Thursday, July 31, 2014
Why would a 60-year-old New York couple pay $3,250 yearly for long-term care insurance when virtually identical coverage costs $1,800, some 57 percent less?
According to a policy cost comparison recently conducted by the American Association for Long Term Care Insurance, it is because prices vary depending on state, marital status, and pre-existing medical conditions. The addition of new policies on a regular basis also creates challenges for insurance agents, financial advisors and policy holders.
Comparison shopping on your own is virtually impossible for consumers, experts advise.

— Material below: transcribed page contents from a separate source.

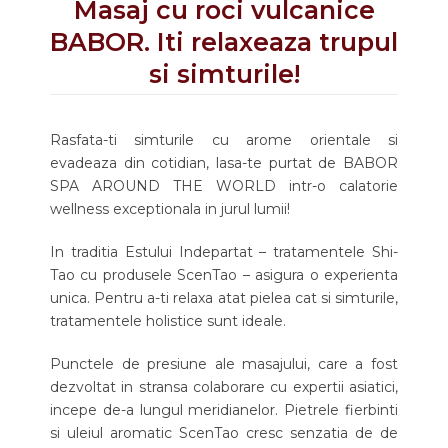
Masaj cu roci vulcanice
BABOR. Iti relaxeaza trupul
si simturile!
Rasfata-ti simturile cu arome orientale si
evadeaza din cotidian, lasa-te purtat de BABOR
SPA AROUND THE WORLD intr-o calatorie
wellness exceptionala in jurul lumii!
In traditia Estului Indepartat – tratamentele Shi-
Tao cu produsele ScenTao – asigura o experienta
unica. Pentru a-ti relaxa atat pielea cat si simturile,
tratamentele holistice sunt ideale.
Punctele de presiune ale masajului, care a fost
dezvoltat in stransa colaborare cu expertii asiatici,
incepe de-a lungul meridianelor. Pietrele fierbinti
si uleiul aromatic ScenTao cresc senzatia de de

Health sweet spots exist in all three categories, but plans must be evaluated individually to ensure the policy holder saves the most money.
When deciding who will evaluate and cover you or a loved one’s long-term care, consider these questions:
How long has the insurance agent been selling long term care insurance?
"A minimum of three years is suggested, though five or more is going to be better," Jesse Slome, executive director of AALTCI, notes.
How many policies have they sold?
"A long term care insurance specialist will have helped at least 100 individuals get coverage, though many will have helped 500 plus," he adds.
Is the financial advisor or insurance agent appointed with multiple insurance companies?
"‘Appointed’ is insurance industry jargon that means they can actually sell that company's policy. At the end of the day, an agent is only going to recommend and tell you about policies they can actually sell," he shares.